» **Problem details**
When you retype the records that follow, keep each word as it is and drop any pictures.

» **Exercise input**
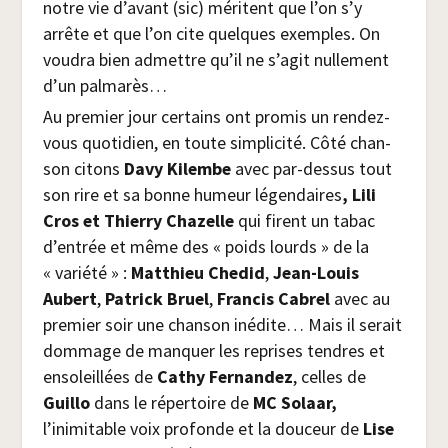
notre vie d’avant (sic) méritent que l’on s’y
arrête et que l’on cite quelques exemples. On
vou­dra bien admettre qu’il ne s’agit nul­le­ment
d’un palmarès…
Au pre­mier jour cer­tains ont pro­mis un ren­dez-
vous quo­ti­dien, en toute sim­pli­ci­té. Côté chan­
son citons
Davy Kilembe
avec par-des­sus tout
son rire et sa bonne humeur légen­daires
, Lili
Cros et Thier­ry Cha­zelle
qui firent un tabac
d’entrée et même des « poids lourds » de la
« varié­té » :
Mat­thieu Che­did
,
Jean-Louis
Aubert
,
Patrick Bruel
,
Fran­cis Cabrel
avec au
pre­mier soir une chan­son inédite… Mais il serait
dom­mage de man­quer les reprises tendres et
enso­leillées de
Cathy Fer­nan­dez
, celles de
Guillo
dans le réper­toire de
MC Solaar,
l’inimitable voix pro­fonde et la dou­ceur de
Lise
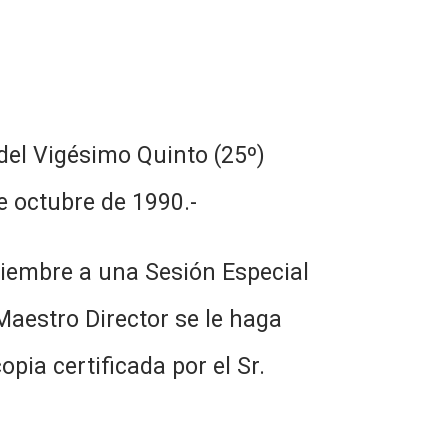
 del Vigésimo Quinto (25º)
e octubre de 1990.-
tiembre a una Sesión Especial
Maestro Director se le haga
pia certificada por el Sr.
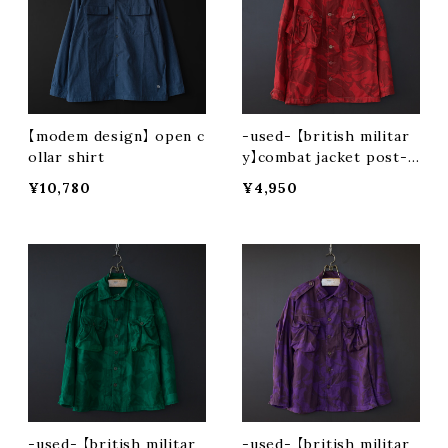
【modem design】 open c
-used- 【british militar
ollar shirt
y】combat jacket post-d
yeing (red)
¥10,780
¥4,950
-used- 【british militar
-used- 【british militar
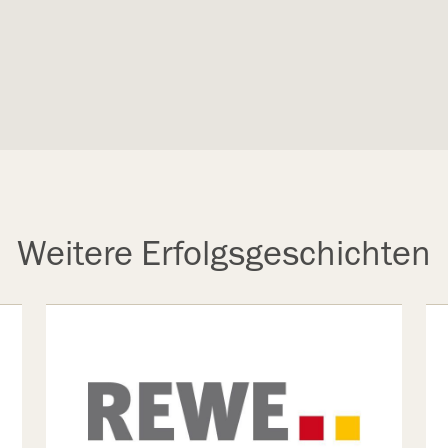
Weitere Erfolgsgeschichten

» **Solution for this exercise**
notre vie d’avant (sic) méritent que l’on s’y
arrête et que l’on cite quelques exemples. On
vou­dra bien admettre qu’il ne s’agit nul­le­ment
d’un palmarès…
Au pre­mier jour cer­tains ont pro­mis un ren­dez-
vous quo­ti­dien, en toute sim­pli­ci­té. Côté chan­
son citons
Davy Kilembe
avec par-des­sus tout
son rire et sa bonne humeur légen­daires
, Lili
Cros et Thier­ry Cha­zelle
qui firent un tabac
d’entrée et même des « poids lourds » de la
« varié­té » :
Mat­thieu Che­did
,
Jean-Louis
Aubert
,
Patrick Bruel
,
Fran­cis Cabrel
avec au
pre­mier soir une chan­son inédite… Mais il serait
dom­mage de man­quer les reprises tendres et
enso­leillées de
Cathy Fer­nan­dez
, celles de
Guillo
dans le réper­toire de
MC Solaar,
l’inimitable voix pro­fonde et la dou­ceur de
Lise
 del Vigésimo Quinto (25º)
e octubre de 1990.-
tiembre a una Sesión Especial
Maestro Director se le haga
pia certificada por el Sr.
【modem design】 open c
-used- 【british militar
ollar shirt
y】combat jacket post-d
yeing (red)
¥10,780
¥4,950
-used- 【british militar
-used- 【british militar
Weitere Erfolgsgeschichten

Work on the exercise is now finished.